Battle to contain Melton bird flu intensifies
The battle to clampdown on an outbreak of bird flu at a site near Melton has intensified this week with trading standards officials making contact with bird owners in the area.
The Leicestershire County Council officers are knocking on doors to identify everyone who owns birds within 3km of the affected site.
A temporary control zone, set up by the Department for Environment, Food and Rural Affairs (DEFRA), covers a 10km radius of the location where the infected birds were identified, understood to be Twinlakes Theme Park.
It is now a legal requirement for all bird keepers in the affected area to follow increased measures in an attempt to reduce the risk of spreading avian flu in the bird population.
Councillor Blake Pain, deputy leader of Leicestershire County Council and cabinet member for regulatory services, said: “We are working closely with DEFRA to help reduce the spread of the disease.
“Our trading standards animal health officers will be visiting properties within 3km of the confirmed avian flu case to identify anyone who has birds, to provide advice and guidance and to ensure that all flocks are identified for an inspection by the Animal and Plant Health Agency (APHA).”
The Leicestershire trading standards team is working with teams from Rutland County Council and Nottinghamshire County Council to enforce the restrictions and they are all working with the Local Resilience Forum, who are coordinating the response.
There is an inner 3km protection zone – where the door-knocking will be carried out – and a wider 10km surveillance zone.
This includes parts of Melton and Whissendine and straddles the county borders with both Rutland and Nottinghamshire.
Councillor Oliver Hemsley, leader of Rutland County Council, said: “It is really important that bird keepers in Rutland, particularly in Whissendine, adhere to the additional requirements to protect their flock.”
Within the control zones there are further recording requirements, movement restrictions requiring a licence, and birds within the protection zone need to be housed in enclosures.
Go to www.gov.uk/guidance/avian-influenza-bird-flu for further information.
The UK’s chief veterinary officer, Christine Middlemiss, said: “We have taken swift action to limit the spread of the disease.
“It is important that bird keepers ensure they are doing all they can to maintain and strengthen biosecurity measures on their premises to prevent further outbreaks.”

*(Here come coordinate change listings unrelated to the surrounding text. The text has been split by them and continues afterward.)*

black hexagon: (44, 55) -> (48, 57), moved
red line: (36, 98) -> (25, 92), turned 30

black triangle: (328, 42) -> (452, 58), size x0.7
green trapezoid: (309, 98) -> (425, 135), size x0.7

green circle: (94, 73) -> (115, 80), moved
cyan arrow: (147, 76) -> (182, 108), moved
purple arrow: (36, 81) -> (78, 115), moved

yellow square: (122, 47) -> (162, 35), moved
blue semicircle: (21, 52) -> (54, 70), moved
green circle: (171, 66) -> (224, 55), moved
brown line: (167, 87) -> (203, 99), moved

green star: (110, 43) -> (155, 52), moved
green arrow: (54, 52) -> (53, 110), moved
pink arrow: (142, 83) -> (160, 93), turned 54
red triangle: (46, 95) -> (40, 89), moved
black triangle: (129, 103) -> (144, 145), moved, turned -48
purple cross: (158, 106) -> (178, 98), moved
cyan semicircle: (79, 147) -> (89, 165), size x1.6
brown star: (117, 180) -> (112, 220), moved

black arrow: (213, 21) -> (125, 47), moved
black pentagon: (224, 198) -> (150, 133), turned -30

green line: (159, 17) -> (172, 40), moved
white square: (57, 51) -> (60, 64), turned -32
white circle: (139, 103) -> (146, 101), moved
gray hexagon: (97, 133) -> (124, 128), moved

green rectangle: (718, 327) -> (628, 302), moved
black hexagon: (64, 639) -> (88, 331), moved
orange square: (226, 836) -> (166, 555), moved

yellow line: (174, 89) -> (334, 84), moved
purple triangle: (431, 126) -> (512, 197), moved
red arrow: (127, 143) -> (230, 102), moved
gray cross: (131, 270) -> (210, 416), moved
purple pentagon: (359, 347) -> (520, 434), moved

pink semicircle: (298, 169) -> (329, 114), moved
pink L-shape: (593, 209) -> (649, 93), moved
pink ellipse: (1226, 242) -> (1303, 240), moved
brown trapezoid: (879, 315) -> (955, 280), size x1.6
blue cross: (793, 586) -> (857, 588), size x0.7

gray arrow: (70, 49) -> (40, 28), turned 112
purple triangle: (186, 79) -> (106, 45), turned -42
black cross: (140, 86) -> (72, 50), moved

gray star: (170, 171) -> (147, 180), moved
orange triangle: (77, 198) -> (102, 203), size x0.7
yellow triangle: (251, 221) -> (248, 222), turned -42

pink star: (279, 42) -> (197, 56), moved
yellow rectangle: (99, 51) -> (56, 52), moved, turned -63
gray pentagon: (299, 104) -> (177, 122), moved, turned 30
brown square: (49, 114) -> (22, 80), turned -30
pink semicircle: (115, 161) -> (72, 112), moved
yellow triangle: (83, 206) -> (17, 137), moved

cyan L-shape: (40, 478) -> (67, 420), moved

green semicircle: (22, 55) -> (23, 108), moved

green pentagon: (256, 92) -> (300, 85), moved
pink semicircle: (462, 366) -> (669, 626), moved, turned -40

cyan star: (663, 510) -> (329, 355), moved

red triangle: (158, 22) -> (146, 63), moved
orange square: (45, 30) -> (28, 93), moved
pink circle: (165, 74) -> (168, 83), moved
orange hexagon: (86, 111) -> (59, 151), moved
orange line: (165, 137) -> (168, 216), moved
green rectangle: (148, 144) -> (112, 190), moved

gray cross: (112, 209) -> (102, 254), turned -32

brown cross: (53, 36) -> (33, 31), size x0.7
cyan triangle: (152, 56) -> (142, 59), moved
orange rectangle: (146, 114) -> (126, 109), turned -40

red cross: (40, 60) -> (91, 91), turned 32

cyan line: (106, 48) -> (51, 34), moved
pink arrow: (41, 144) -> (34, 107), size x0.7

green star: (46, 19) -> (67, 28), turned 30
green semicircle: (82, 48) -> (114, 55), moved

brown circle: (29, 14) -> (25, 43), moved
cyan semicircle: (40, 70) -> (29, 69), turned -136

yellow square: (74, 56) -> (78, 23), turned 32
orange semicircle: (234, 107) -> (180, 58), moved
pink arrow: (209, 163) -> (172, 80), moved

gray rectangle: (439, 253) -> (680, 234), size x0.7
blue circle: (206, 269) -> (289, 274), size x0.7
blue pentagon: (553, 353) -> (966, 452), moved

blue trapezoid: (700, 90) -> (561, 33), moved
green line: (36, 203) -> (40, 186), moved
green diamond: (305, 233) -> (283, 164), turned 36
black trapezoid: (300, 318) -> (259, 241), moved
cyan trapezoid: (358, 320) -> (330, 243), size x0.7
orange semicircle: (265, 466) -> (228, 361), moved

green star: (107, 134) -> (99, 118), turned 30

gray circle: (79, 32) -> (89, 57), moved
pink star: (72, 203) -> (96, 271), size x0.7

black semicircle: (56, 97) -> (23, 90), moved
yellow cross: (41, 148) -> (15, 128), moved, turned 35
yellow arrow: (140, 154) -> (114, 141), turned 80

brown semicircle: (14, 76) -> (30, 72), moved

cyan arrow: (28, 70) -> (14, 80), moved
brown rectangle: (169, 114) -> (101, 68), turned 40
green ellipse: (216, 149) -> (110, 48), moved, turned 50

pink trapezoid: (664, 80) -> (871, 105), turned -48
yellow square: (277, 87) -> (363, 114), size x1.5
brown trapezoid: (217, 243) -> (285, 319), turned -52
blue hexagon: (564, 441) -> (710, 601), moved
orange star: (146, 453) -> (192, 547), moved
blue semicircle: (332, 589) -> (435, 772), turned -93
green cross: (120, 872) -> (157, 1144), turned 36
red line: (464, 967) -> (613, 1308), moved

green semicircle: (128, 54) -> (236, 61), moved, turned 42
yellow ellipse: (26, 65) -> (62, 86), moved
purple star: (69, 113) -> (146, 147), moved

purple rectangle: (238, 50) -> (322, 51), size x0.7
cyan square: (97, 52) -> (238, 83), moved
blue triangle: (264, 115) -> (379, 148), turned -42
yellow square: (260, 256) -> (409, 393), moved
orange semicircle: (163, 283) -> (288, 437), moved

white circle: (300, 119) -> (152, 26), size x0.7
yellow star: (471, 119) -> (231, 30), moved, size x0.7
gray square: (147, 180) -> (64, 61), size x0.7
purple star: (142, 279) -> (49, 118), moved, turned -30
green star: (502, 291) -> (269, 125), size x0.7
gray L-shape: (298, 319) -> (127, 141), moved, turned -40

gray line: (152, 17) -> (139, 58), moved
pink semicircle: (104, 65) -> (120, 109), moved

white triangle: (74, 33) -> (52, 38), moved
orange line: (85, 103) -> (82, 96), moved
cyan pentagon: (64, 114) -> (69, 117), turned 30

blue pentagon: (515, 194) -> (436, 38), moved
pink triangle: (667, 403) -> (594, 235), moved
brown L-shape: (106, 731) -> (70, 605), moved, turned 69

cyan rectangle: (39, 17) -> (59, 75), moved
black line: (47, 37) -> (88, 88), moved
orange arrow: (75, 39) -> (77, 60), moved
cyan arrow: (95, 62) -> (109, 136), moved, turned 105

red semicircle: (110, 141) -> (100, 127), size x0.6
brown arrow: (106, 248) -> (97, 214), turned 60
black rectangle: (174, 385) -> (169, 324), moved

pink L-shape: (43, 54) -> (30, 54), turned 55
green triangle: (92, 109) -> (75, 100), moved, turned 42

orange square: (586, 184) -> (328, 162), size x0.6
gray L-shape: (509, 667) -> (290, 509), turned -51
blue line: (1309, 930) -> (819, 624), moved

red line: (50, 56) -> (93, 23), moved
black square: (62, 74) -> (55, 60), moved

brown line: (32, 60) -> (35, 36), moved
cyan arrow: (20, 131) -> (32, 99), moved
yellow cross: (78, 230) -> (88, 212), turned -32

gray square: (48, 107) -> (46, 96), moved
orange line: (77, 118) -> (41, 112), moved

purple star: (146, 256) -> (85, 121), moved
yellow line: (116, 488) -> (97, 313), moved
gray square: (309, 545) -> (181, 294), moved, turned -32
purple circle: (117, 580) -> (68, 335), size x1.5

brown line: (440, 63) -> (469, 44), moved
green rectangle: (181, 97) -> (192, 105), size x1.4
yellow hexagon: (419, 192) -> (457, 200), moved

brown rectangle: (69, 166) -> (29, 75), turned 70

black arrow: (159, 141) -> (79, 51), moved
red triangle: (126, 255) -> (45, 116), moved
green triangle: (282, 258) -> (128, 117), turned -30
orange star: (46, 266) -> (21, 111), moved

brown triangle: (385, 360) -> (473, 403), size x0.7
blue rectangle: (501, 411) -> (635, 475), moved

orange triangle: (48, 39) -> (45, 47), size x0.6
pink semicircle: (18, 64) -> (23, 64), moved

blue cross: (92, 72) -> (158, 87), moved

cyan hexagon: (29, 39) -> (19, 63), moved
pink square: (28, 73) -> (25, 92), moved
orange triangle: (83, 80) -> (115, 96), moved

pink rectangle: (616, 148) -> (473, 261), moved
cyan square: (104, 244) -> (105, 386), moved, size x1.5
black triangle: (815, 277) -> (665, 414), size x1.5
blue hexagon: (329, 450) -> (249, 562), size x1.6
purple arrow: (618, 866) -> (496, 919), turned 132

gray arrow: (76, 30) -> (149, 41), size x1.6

Bird keepers and members of the public are being asked to report any dead wild birds to the DEFRA helpline on 03459 335577 and keepers should report suspicion of disease to Animal and Plant Health Agency on 03000 200301.
Public Health England has confirmed that the risk to public health is very low and the Food Standards Agency has said that bird flu poses a very low food safety risk for UK consumers.
The prevention zone will be in place until further notice and will be kept under regular review.
Poultry keepers and members of the public who live in the Melton Mowbray area can check whether they live in the protection zone or the surveillance zone on the map at the top of this article.